На вокзале я поцеловал ее гладкую щеку. Мелькнул влажный глаз и огонь в нем. По телу прошла мелкая дрожь, как волна по перекату. Зыбь в струе. Так лошадь дрожит всей кожей, когда по ней ползет овод, готовый ужалить, и она пытается сбросить его. "Приезжай", - сказал я. "Я приеду", - кивнула Тинга. Она действительно приезжала еще несколько раз, но я так и не смог преодолеть в себе художника, чтобы приблизиться к ней. Она ждала меня как мужчину с его волей и силой и с радостью отдала бы свою красоту и молодость. Я же был строитель и создавал красоту, ей же я и служил. Строитель и жрец в одном лице. Закрытая система! И она, как скифская каменная баба, невозмутимо стоящая на одиноком кургане, молча наблюдала за моими мучениями, не делая никаких попыток помочь мне. Нужно было только протянуть руку и взять ее, но это было слишком просто. Под покровом смуглой кожи тлели угли неведомого мне жара, и я инстинктивно опасался незнакомого мне огня. Любви не получилось, но было иное, незнакомое - мир женщины другой расы. Он интриговал и манил меня. В нем сплеталось то, что я так старательно пытался распутать в себе. Противоречия! Дни и ночи, проведенные с Тингой, напомнили мне дни и ночи моего детства с его небывалой остротой чувств и переживаний. Все было впервые. Первобытно! Именно через ее речи, рассказы, нежное касание вливалась в меня темная вода самости, юной женской сущности и понимание того, что человек не сам по себе. Он итог! Его исторгли небеса и взлелеяли воды.
Заглядывая за желтые пески моей раскосой красавицы, я видел там не только огонь Азии и страсть Востока, я видел звериную, не пробиваемую никаким культурным снарядом юную первобытность жизни и то, как через ее слепые потоки является на свет теплый, ласковый взгляд любящего существа.
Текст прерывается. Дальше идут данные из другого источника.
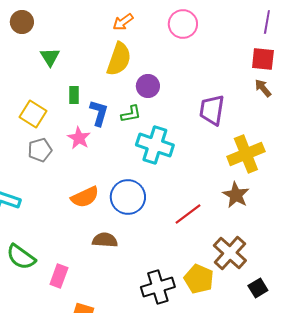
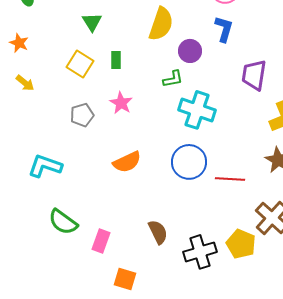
blue L-shape: (99, 113) -> (224, 29), moved
yellow square: (33, 114) -> (80, 64), moved
blue circle: (128, 197) -> (189, 162), moved
red line: (188, 214) -> (230, 179), turned 40
brown semicircle: (105, 240) -> (158, 232), moved, turned 60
Ее рассказы, переданные ей бабушкой, были похожи на наши былины, но в них отсутствовали светлое начало, светлый путь и светлый конец героев. Жизнеутверждение спало. Пахло дикостью. Это был мир ночи, где правила бал кровавая царица - Азия. С тем же размахом и мощью Тинга говорила о смерти. И это было самым большим моим потрясением: до этого я считал, что так могут думать лишь больные, уязвленные люди. И это слабость! Но оказалось, что так думали целые народы. Раньше я исповедовал культ красоты и здоровья, и они были моими священными коровами, но, когда я столкнулся с миром Ночи, миром Смерти и вошел в их древность, я опустился до самых глубин природы человека. Боги Египта, Месопотамии, боги Акад и Шумер стали близки и понятны мне. Я двигался назад, в глубь себя, и начинал постигать сегодняшнее. И уже не казался мне чем-то жутким этот сумасшедший мир. Все реализовывали свое прошлое. Будущее было запрятано в нем. Судорожно вращается мысль вокруг этого неясного знания, но тайна нетленна. Только вспышки, обрывки видений, сны.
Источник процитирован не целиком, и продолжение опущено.